If you are a miniature painter, at some point of your hobby life, you will be facing this age-old dilemma: I have so many models to paint but I don’t feel like painting at all! This is a classic example of what is called a “Painter’s Burnout”. Some people get this as soon as they finished assembling their models! They get excited when they take the miniature sprues out of the box. Smelling the new plastic, getting the tools ready, playing some fast beat music; these are all a typical scenario when you just got back from a hobby store. As soon as you’re done assembling the newest addition to your army, you tell yourself “I’ll paint these tomorrow!” Then you look to the pile of models you assembled a week back, a year back, 10 years back. It is a perpetual vicious endless cycle of a hobbyist life. With that being said, how do you keep yourself motivated to paint?
I have been painting on and off for roughly about 15 years now. As any painters could point out, real life and other distractions can and will keep you off of your hobby work bench. While some hobbyist see painting models as a chore, I see it as an escape. It is a very zen-like relaxing experience for me when I paint whether it is for a competition or just to finish up my crew/warband/unit. In my humble opinion, this is one of the key factors determining how often you will have those Painter’s Burnouts. As soon as you see it as a chore/work, you will not want to do it. Your brain is programmed to reject doing “work” especially after a hard day of your actual work at the office.
“I don’t like painting my models because I suck at it.” If I get a dollar every time I heard that, I would start buying GW products at their stores again! Don’t get discouraged by whatever quality of a paint job that you do. Everyone has to start from somewhere. True, some people are more talented than others. Some people are blessed with that artistic talent and you think “I’ll never be as good as that guy”. The key is to realize that you aren’t competing with that person. You are just trying to finish your models. And as cliché as it is, you can only get better by practicing painting techniques over and over. The conundrum “I’m too discouraged to paint because I suck at painting so what is the point of practicing” can easily be thwarted by actually practicing! Malcom Gladwell made a good point when he said that it takes 10,000 hours to actually become a Master of doing something. While this is not literally true, because some people are just born with the talent, I can guarantee you that your first model that you painted will always look inferior to your 100th model; your 100th model will look inferior to your 1000th model, and so on. So keep on practicing!
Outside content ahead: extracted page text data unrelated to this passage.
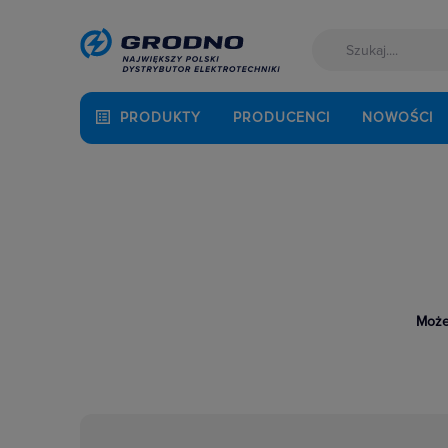
PRODUKTY
PRODUCENCI
NOWOŚCI
Może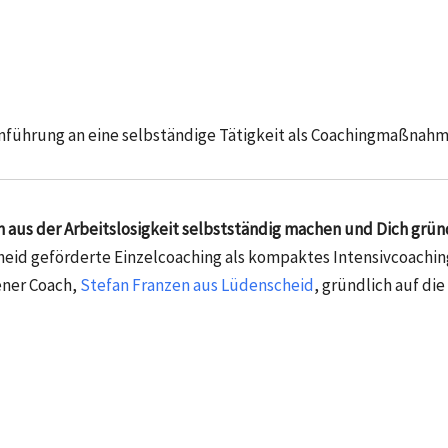
nführung an eine selbständige Tätigkeit als Coachingmaßnahm
us der Arbeitslosigkeit selbstständig machen und Dich gründ
d geförderte Einzelcoaching als kompaktes Intensivcoaching g
ener Coach,
Stefan Franzen aus Lüdenscheid
, gründlich auf die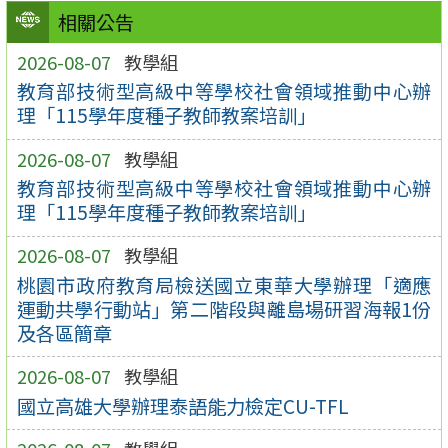
相關公告
2026-08-07
教學組
教育部技術型高級中等學校社會領域推動中心辦
理「115學年度種子教師教案培訓」
2026-08-07
教學組
教育部技術型高級中等學校社會領域推動中心辦
理「115學年度種子教師教案培訓」
2026-08-07
教學組
桃園市政府教育局檢送國立東華大學辦理「適應
運動共學行動站」第二階段與離島場研習海報1份
及各區簡章
2026-08-07
教學組
國立高雄大學辦理泰語能力檢定CU-TFL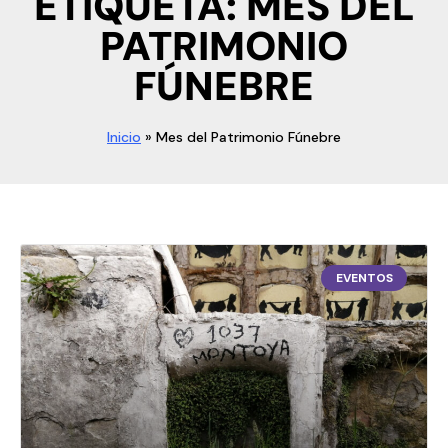
ETIQUETA: MES DEL
PATRIMONIO
FÚNEBRE
Inicio
»
Mes del Patrimonio Fúnebre
EVENTOS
One of the ways I keep myself motivated is to dangle that imaginary carrot for me to chase in front of myself. I enter as many painting competition as I can, not to win prizes but to keep myself painting! Don’t worry about the prizes, because they are just a bonus (a pat on your back you might say) for a good job that you did finishing your model. Break away from that social awkwardness bubbles that most of us “nerds” are in and get that monkey (the one that keeps saying “your work isn’t good enough for competitions yet) off your back and just enter as many painting competitions as you can. You can start with 1 model in 1 category. There’s a lot of painting competitions that goes around all year long. There are local game store competitions, online forum competitions, and even YouTube painting competitions. All you have to do is look around!
There’s nothing more discouraging than seeing a pile of models, tools, or paint brushes lying around everywhere. Clean up your work area before and after you finish for the day! That way you always start fresh and not feeling cluttered. Don’t put your “To Paint” pile in front of you. Start of small, like 5 – 10 models. Because if you see 100 models that you need to paint, you won’t even know where to start. If needs be, hide those excess models away so you can’t see them. Remember, painting is supposed to be an escape to that zen-like relaxing piece of heaven.
Everyone has their own way of setting things up; their own music, their own placement or organizational method for their tools or even where they place their models. I’m in no place to suggest you to change your ways to get started and you know your work habits better than I do. So set up your things, ref up your engine and get ready to paint!